Keywords

1 Introduction

What are the factors that influence the difficulty of PISA mathematics survey items? The publication of data from the PISA 2003 survey (OECD, 2004), when mathematics was the major survey domain, has enabled a deep study of cognitive factors that influence the difficulty of mathematics items. The framework on which that survey was based (OECD, 2003) outlines a set of mathematical competencies originally described in the work of Mogens Niss and his Danish colleagues (see Niss, 2003; Niss & Hoejgaard, 2011). Such an understanding of item difficulty has the potential to guide the construction of new items to better assess the full range of the PISA mathematics scale, as well as to enhance the reporting of student performance associated with PISA assessments.

To the extent that these “Niss competencies” have resonance in various national curricula (e.g. in Denmark; see the official guidelines from the Ministry of Education: www.ug.dk/uddannelser/professionsbacheloruddannelse/enkeltfag), have been used to evaluate curriculum outcomes and even have acted as drivers of curriculum and assessment reform (e.g. in Germany; see Blum, Drueke-Noe, Hartung, & Köller, 2006, and in Catalonia, Spain; see Planas, 2010), an understanding of their influence on the difficulty of mathematics items will have far wider relevance than just within the PISA context, and will contribute more generally to an important area of knowledge in mathematics education.

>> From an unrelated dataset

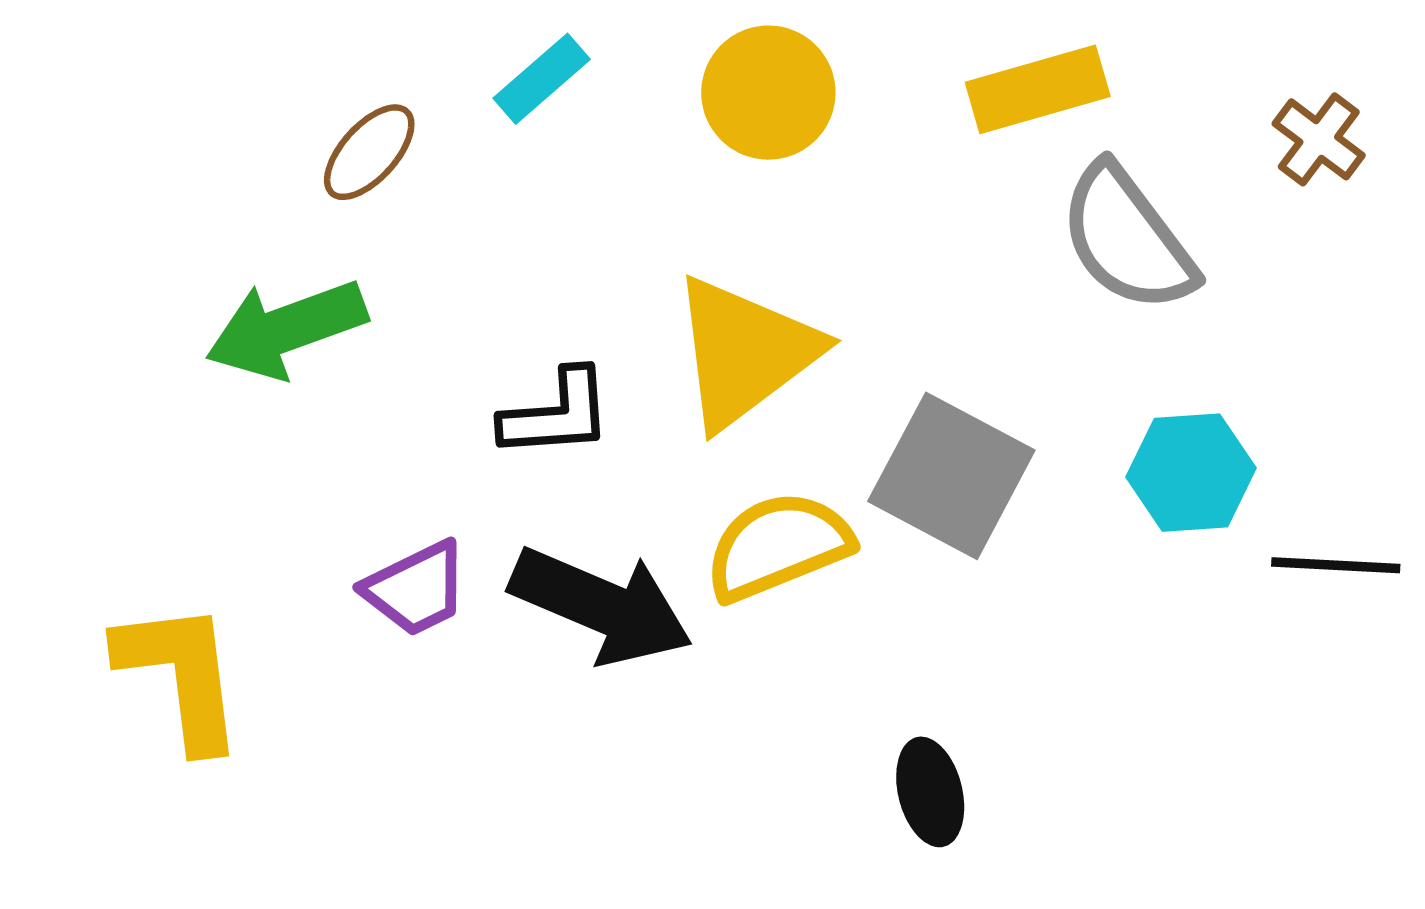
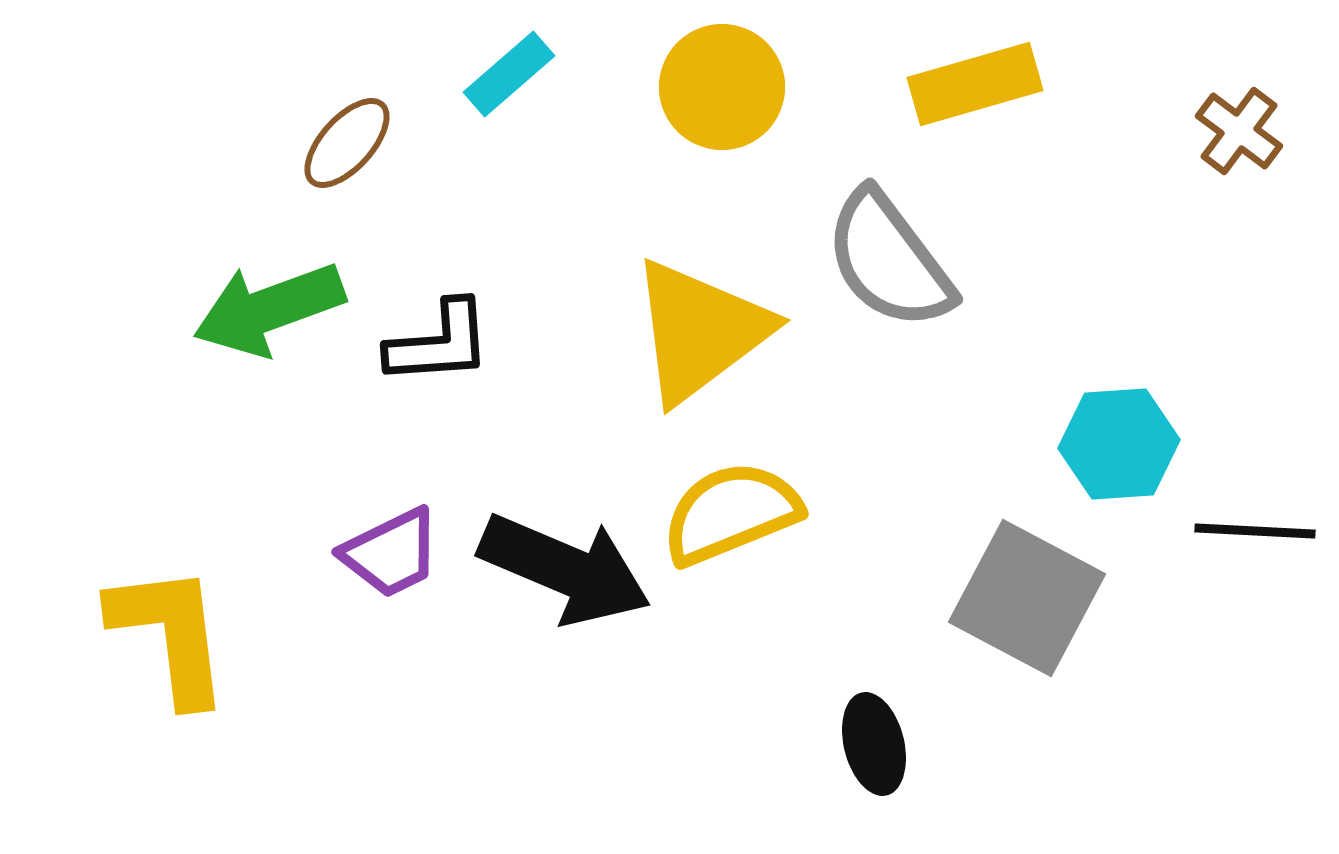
gray semicircle: (1127, 238) -> (889, 260), moved
black L-shape: (557, 414) -> (439, 343), moved
gray square: (951, 476) -> (1027, 598), moved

The authors led an investigation that has extended over several years, beginning in October 2003. They built on earlier work aiming at understanding student achievement in mathematics developed by de Lange (1987), Niss (1999), and Neubrand et al. (2001). The investigation has focused on six mathematical competencies which are a re-configuration of the set of competencies which have been at the heart of the Mathematics Framework for PISA from the beginning (see OECD, 2003, 2006). These competencies describe the essential activities when solving mathematical problems and are regarded as necessary prerequisites for students to successfully engage in “making sense” of situations where mathematics might add to understanding and solutions. These six competencies were:

  • Reasoning and argumentation

  • Communication

  • Modelling

  • Representation

  • Solving problems mathematically (referred to as Problem solving)

  • Using symbolic, formal and technical language and operations (referred to as Symbols and formalism).

These competencies are not meant to be sharply disjoint. Rather, they overlap to a certain degree, and mostly they have to be activated jointly in the process of solving mathematical problems.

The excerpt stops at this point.